The launch of the Police Misconduct Database comes one year after Gov. Tom Wolf signed the legislation into law. The legislation was championed and spearheaded by Attorney General Josh Shapiro after the 2020 murder of George Floyd, though the roots go back to the 2018 police shooting of Antwon Rose II.

“Police and community agree that officers with a pattern of misconduct do not make our community safer,” Shapiro said Wednesday at a news conference in his office in Pittsburgh’s Strip District. “They should not be allowed to go from department to department, and misconduct records need to follow those officers.”

The legislation requires all departments to participate in the database and input information on performance and disciplinary actions for each officer. Department heads must consult the database as part of a required background check when hiring.

“When I got this call (from Shapiro) a year-and-a-half ago, being Antwon’s mom, of course, I was leery,” said Michelle Kenney, whose son was shot and killed by a suburban Pittsburgh police officer in 2018. “I’m sure the public is leery as well.”

Michael Rosfeld, the former police officer who shot Rose, had just started work at the now-disbanded East Pittsburgh police department at the time of the shooting. He had been a University of Pittsburgh police officer from October 2012 through January 2018.

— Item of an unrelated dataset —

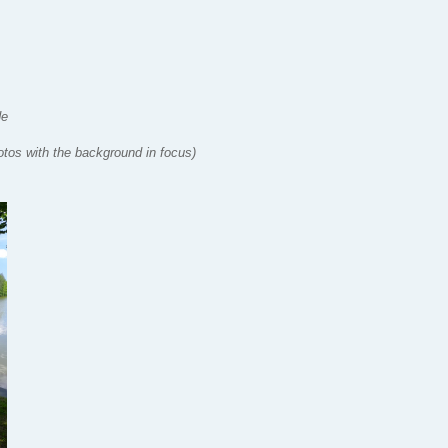
de
tos with the background in focus)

Questions arose in the aftermath of the shooting regarding Rosfeld’s reasons for leaving Pitt. Officially, he resigned, but it was only after he was suspended and presented with notice of his termination.

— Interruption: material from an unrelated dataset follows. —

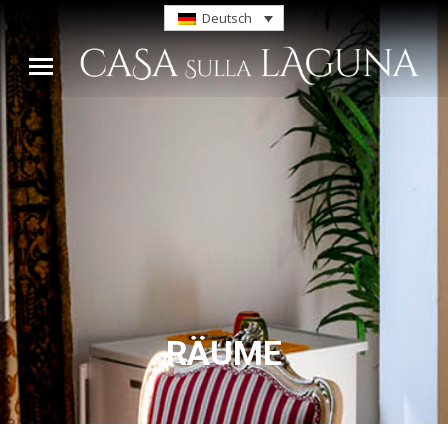
Deutsch
RÄUME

“I know the public is going to say, ‘Oh, it’s only a database, we still have work to do,’ ” Kenney said. “That is so true. But to get this database in the state of Pennsylvania — we have to admit it is groundbreaking.”

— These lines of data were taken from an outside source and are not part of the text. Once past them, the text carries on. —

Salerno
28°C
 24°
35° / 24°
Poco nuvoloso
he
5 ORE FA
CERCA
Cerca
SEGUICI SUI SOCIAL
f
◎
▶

Pittsburgh police Chief Scott Schubert called the database long overdue.

“There’s no chief that’s frustrated more than when somebody retires before you can terminate them,” he said. “The lack of being able to share information with other police departments for fear of liability — this takes that all off the table.”

The database is not public — it is available only to law enforcement agencies. Shapiro said the transparency comes from the public knowing that decision-makers are required to review officers’ records before hiring them.

Kenney agreed.

“We will no longer have to worry about an officer being relocated to your neighborhood when you know he took a life in the neighborhood next to yours,” she said.